What's needed is an exact copy of the lines from the one that contains "CatDumb | เว็บไซต์ไวรัล" to the end of the data below, leaving the pictures out.

"""

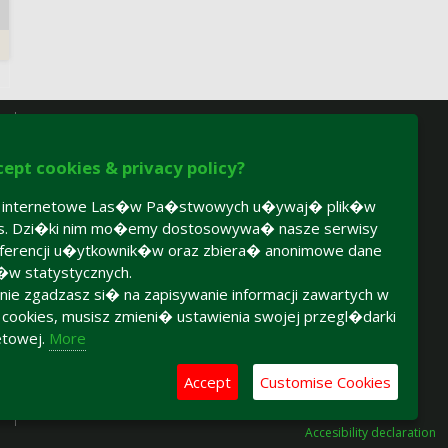
cept cookies & privacy policy?
y internetowe Las�w Pa�stwowych u�ywaj� plik�w
es. Dzi�ki nim mo�emy dostosowywa� nasze serwisy
ferencji u�ytkownik�w oraz zbiera� anonimowe dane
�w statystycznych.
 nie zgadzasz si� na zapisywanie informacji zawartych w
h cookies, musisz zmieni� ustawienia swojej przegl�darki
etowej.
More
Accept
Customise Cookies
Accesibility declaration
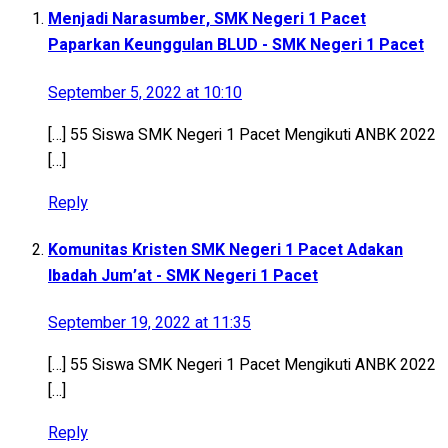
Menjadi Narasumber, SMK Negeri 1 Pacet
Paparkan Keunggulan BLUD - SMK Negeri 1 Pacet
September 5, 2022 at 10:10
[…] 55 Siswa SMK Negeri 1 Pacet Mengikuti ANBK 2022
[…]
Reply
Komunitas Kristen SMK Negeri 1 Pacet Adakan
Ibadah Jum’at - SMK Negeri 1 Pacet
September 19, 2022 at 11:35
[…] 55 Siswa SMK Negeri 1 Pacet Mengikuti ANBK 2022
[…]
Reply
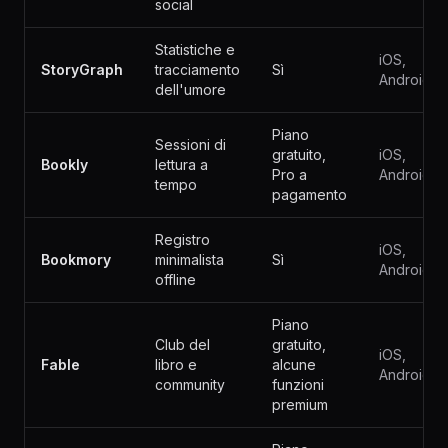
social
Statistiche e
iOS,
StoryGraph
tracciamento
Sì
Android
dell'umore
Piano
Sessioni di
gratuito,
iOS,
Bookly
lettura a
Pro a
Android
tempo
pagamento
Registro
iOS,
Bookmory
minimalista
Sì
Android
offline
Piano
Club del
gratuito,
iOS,
Fable
libro e
alcune
Android
community
funzioni
premium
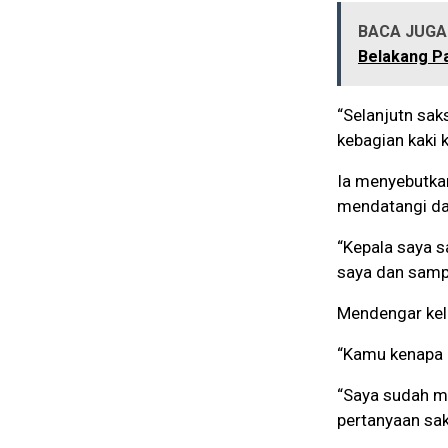
BACA JUGA 
Belakang P
“Selanjutn sak
kebagian kaki 
Ia menyebutkan
mendatangi da
“Kepala saya s
saya dan samp
Mendengar kelu
“Kamu kenapa be
“Saya sudah me
pertanyaan saks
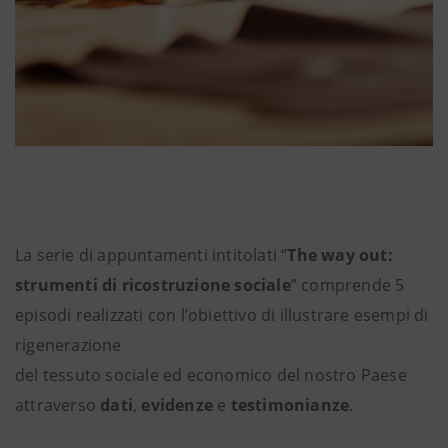
La serie di appuntamenti intitolati “
The way out:
strumenti di ricostruzione sociale
” comprende 5
episodi realizzati con l’obiettivo di illustrare esempi di
rigenerazione
del tessuto sociale ed economico del nostro Paese
attraverso
dati
,
evidenze
e
testimonianze
.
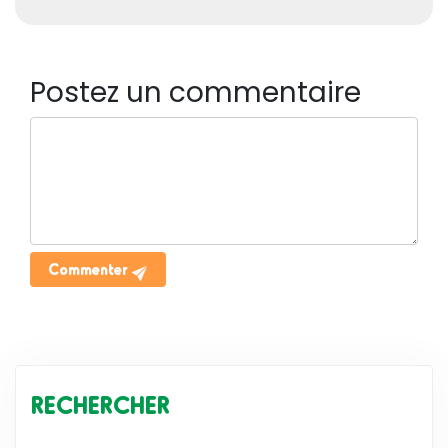
Postez un commentaire
Commenter
RECHERCHER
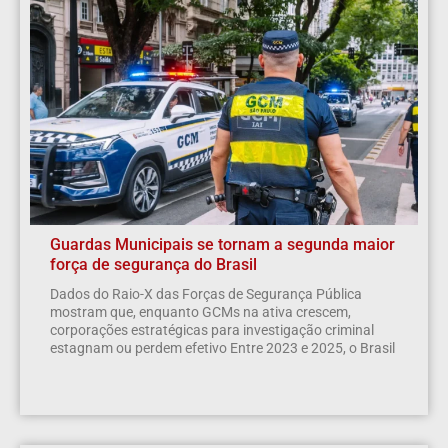
Guardas Municipais se tornam a segunda maior
força de segurança do Brasil
Dados do Raio-X das Forças de Segurança Pública
mostram que, enquanto GCMs na ativa crescem,
corporações estratégicas para investigação criminal
estagnam ou perdem efetivo Entre 2023 e 2025, o Brasil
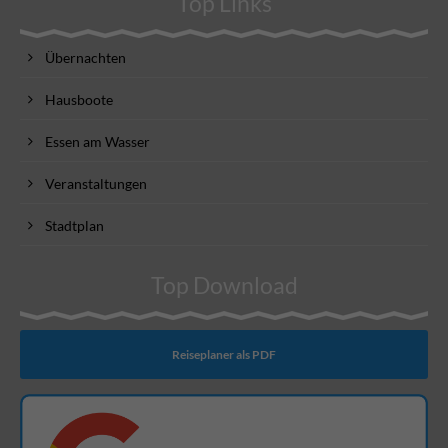
Top Links
Übernachten
Hausboote
Essen am Wasser
Veranstaltungen
Stadtplan
Top Download
Reiseplaner als PDF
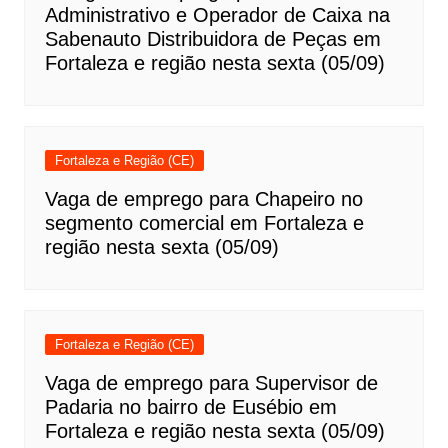
Administrativo e Operador de Caixa na
Sabenauto Distribuidora de Peças em
Fortaleza e região nesta sexta (05/09)
Fortaleza e Região (CE)
Vaga de emprego para Chapeiro no
segmento comercial em Fortaleza e
região nesta sexta (05/09)
Fortaleza e Região (CE)
Vaga de emprego para Supervisor de
Padaria no bairro de Eusébio em
Fortaleza e região nesta sexta (05/09)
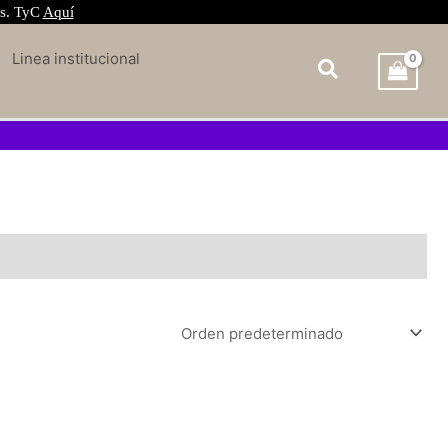
és. TyC
Aquí
Linea institucional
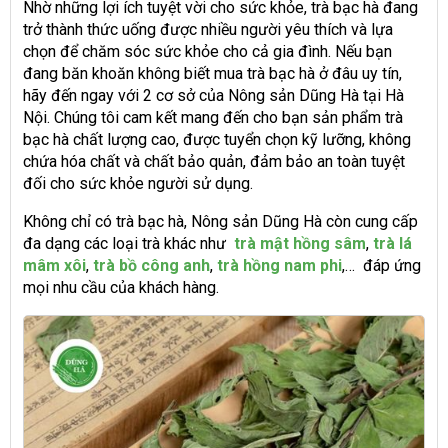
Nhờ những lợi ích tuyệt vời cho sức khỏe, trà bạc hà đang
trở thành thức uống được nhiều người yêu thích và lựa
chọn để chăm sóc sức khỏe cho cả gia đình. Nếu bạn
đang băn khoăn không biết mua trà bạc hà ở đâu uy tín,
hãy đến ngay với 2 cơ sở của Nông sản Dũng Hà tại Hà
Nội. Chúng tôi cam kết mang đến cho bạn sản phẩm trà
bạc hà chất lượng cao, được tuyển chọn kỹ lưỡng, không
chứa hóa chất và chất bảo quản, đảm bảo an toàn tuyệt
đối cho sức khỏe người sử dụng.
Không chỉ có trà bạc hà, Nông sản Dũng Hà còn cung cấp
đa dạng các loại trà khác như
trà mật hồng sâm
,
trà lá
mâm xôi
,
trà bồ công anh
,
trà hồng nam phi
,… đáp ứng
mọi nhu cầu của khách hàng.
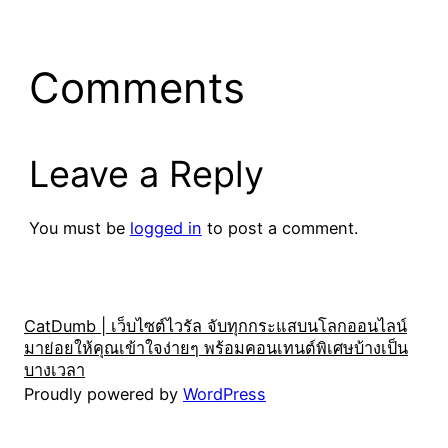
Comments
Leave a Reply
You must be
logged in
to post a comment.
CatDumb | เว็บไซต์ไวรัล จับทุกกระแสบนโลกออนไลน์
มาย่อยให้คุณเข้าใจง่ายๆ พร้อมคอนเทนต์พิเศษบ้างเป็น
บางเวลา
Proudly powered by
WordPress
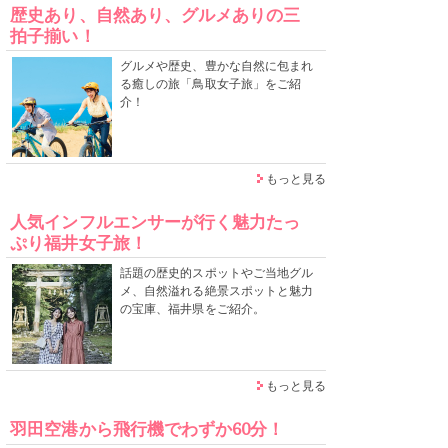
歴史あり、自然あり、グルメありの三
拍子揃い！
グルメや歴史、豊かな自然に包まれ
る癒しの旅「鳥取女子旅」をご紹
介！
もっと見る
人気インフルエンサーが行く魅力たっ
ぷり福井女子旅！
話題の歴史的スポットやご当地グル
メ、自然溢れる絶景スポットと魅力
の宝庫、福井県をご紹介。
もっと見る
羽田空港から飛行機でわずか60分！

"""

SOLUTION FOR THIS PROBLEM:
CatDumb | เว็บไซต์ไวรัล จับทุกกระแสบนโลกออนไลน์
มาย่อยให้คุณเข้าใจง่ายๆ พร้อมคอนเทนต์พิเศษบ้างเป็น
บางเวลา
Proudly powered by
WordPress
歴史あり、自然あり、グルメありの三
拍子揃い！
グルメや歴史、豊かな自然に包まれ
る癒しの旅「鳥取女子旅」をご紹
介！
もっと見る
人気インフルエンサーが行く魅力たっ
ぷり福井女子旅！
話題の歴史的スポットやご当地グル
メ、自然溢れる絶景スポットと魅力
の宝庫、福井県をご紹介。
もっと見る
羽田空港から飛行機でわずか60分！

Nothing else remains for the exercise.